MEGLIO DIRE DECLINO
Anche
al di là delle più recenti e torbide vicende finanziarie, qual è lo stato delle
cose in Italia? Il disordine, d'accordo, non è imputabile solo all'inefficacia
e alla precarietà del governo in carica, frastornato da troppe discordie al
pari dell'opposizione. Certo, assistiamo a una paradossale contesa tra
debolezze più che forze politiche. Ma causa decisiva dell'ingovernabilità è il
dissesto dei conti pubblici, che favorisce ogni fuga dalla realtà e «viene da
lontano», come prova l'Intervista sul non-governo di Ugo La Malfa, pubblicata
nel 1977. Egualmente, viene da lontano l'arretratezza di servizi come i
trasporti pubblici e delle infrastrutture civili. Ora sullo scenario, oltre
alle traversie dell'industria privata fallimentare da Cirio a Parmalat, gravano
la generale perdita di produttività e competitività nel commercio estero, così
come l'insufficienza della ricerca scientifica e dell'innovazione tecnologica.

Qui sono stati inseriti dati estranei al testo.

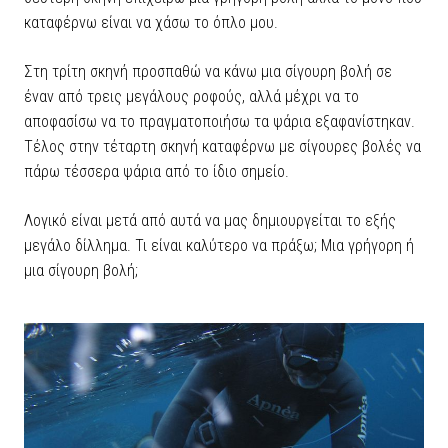
καταφέρνω είναι να χάσω το όπλο μου.
Στη τρίτη σκηνή προσπαθώ να κάνω μια σίγουρη βολή σε
έναν από τρεις μεγάλους ροφούς, αλλά μέχρι να το
αποφασίσω να το πραγματοποιήσω τα ψάρια εξαφανίστηκαν.
Τέλος στην τέταρτη σκηνή καταφέρνω με σίγουρες βολές να
πάρω τέσσερα ψάρια από το ίδιο σημείο.
Λογικό είναι μετά από αυτά να μας δημιουργείται το εξής
μεγάλο δίλλημα. Τι είναι καλύτερο να πράξω; Μια γρήγορη ή
μια σίγουρη βολή;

È insorto a questo punto il caso degli abusi o intrighi bancari, fino a
investire la credibilità della stessa Banca d'Italia, che ripropongono una
clamorosa «questione morale». Ma non è tutto. Appare anche manifesto un
«diffuso torpore», secondo la definizione del presidente Ciampi. Questa società
disorientata, che oscilla tra spensierato fatalismo e rassegnato pessimismo,
sembra ignorare che in troppe faccende l'indulgenza e l'autoindulgenza non sono
più sostenibili. Mentre il prodotto interno è quasi fermo, il capo del governo
forse come consolazione ha stimato che il 40 per cento dell'economia sarebbe
«sommerso». E poi, ecco un esempio tra i tanti casi di costume sociale alla
deriva. Lo Stato retribuisce gli 11.500 forestali assunti dalla regione
Calabria, mentre in Lombardia ne bastano 450? Affiorano scarse obiezioni, come
se l'occupazione artificiale fosse un ragionevole «ammortizzatore sociale» o un
serio aiuto alla regione più povera. Non è un episodio isolato. Dinanzi alla
casistica di simili assurdità maggiori o minori, con le quali è da raccogliere
un'enciclopedia, non si può rispondere con generici appelli all'eticità dei
comportamenti. E fra le cause primarie d'ogni fragilità della società malandata,
rimane l'indifferenza o l'indulgenza con la quale viene subìto il miserevole
stato della scuola. Come sul Corriere ha denunciato Ernesto Galli della Loggia,
questa società «ha lasciato andare in malora la scuola elementare e il liceo,
che erano il fiore all'occhiello del suo sistema d'istruzione». Su Repubblica,
Mario Pirani ha descritto i vizi d'indulgenza irresponsabile incline a
trasformare persino lo scolaro delle classi elementari nel «cliente che ha
sempre ragione». Anzi ora il già garantito «diritto allo studio» s'è
trasformato nel «diritto al successo formativo», mentre l'insegnante vede
imputare a una sua presunta incapacità ogni voto severo. Dunque, indulgenza e
disimpegno. «Così va oggi la scuola, non così andrà però la vita». In quanto all'istruzione
universitaria, fra corporativismi e nepotismi rimane il «valore legale del
titolo di studio» per ogni laurea, oggi disponibile anche su materie
inconsistenti. Ma nessuno, tra chi decide, alza il sopracciglio. Tutto sommato,
si può definire declino lo stato delle cose in Italia? L' espressione suona
sgradita, ma potrebbe sferzare gli animi spensierati o intorpiditi. Dopo tutto,
è d'origine classica. Cicerone usava la formula inclinata res publica. Adesso
quella sola e inquietante parola, declino, sarebbe forse utile come richiamo
severo al risveglio, dopo il prolungato lassismo. Cambiare indirizzo, anzitutto
nella mentalità collettiva, sarebbe in ogni caso indispensabile.